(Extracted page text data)
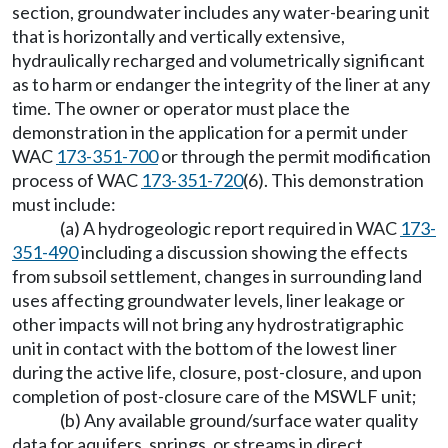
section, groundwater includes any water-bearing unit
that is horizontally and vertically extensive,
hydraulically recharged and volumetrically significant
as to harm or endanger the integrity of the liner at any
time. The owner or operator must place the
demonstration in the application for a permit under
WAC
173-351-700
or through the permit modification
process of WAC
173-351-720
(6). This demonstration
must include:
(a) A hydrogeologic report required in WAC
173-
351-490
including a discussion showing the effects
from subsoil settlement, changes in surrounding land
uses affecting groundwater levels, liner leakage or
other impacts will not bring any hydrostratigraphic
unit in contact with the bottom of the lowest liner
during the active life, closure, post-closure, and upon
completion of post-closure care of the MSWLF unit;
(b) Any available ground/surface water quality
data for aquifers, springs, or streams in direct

...

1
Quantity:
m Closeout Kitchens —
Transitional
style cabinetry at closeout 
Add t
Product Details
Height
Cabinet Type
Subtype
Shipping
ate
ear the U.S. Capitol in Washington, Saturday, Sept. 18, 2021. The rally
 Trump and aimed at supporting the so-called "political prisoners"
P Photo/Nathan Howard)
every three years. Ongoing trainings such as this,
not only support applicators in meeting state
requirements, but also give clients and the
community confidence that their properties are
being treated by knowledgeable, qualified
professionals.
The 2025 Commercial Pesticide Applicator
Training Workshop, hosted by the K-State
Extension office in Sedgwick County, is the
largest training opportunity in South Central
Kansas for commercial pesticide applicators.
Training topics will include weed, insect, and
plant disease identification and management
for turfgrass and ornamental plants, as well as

#### TASK ITEM
Of the lines above, output exactly those from the line bearing "being treated by knowledgeable, qualified" through the line bearing "for turfgrass and", inclusive.

#### RESULT OF THE TASK
being treated by knowledgeable, qualified
professionals.
The 2025 Commercial Pesticide Applicator
Training Workshop, hosted by the K-State
Extension office in Sedgwick County, is the
largest training opportunity in South Central
Kansas for commercial pesticide applicators.
Training topics will include weed, insect, and
plant disease identification and management
for turfgrass and ornamental plants, as well as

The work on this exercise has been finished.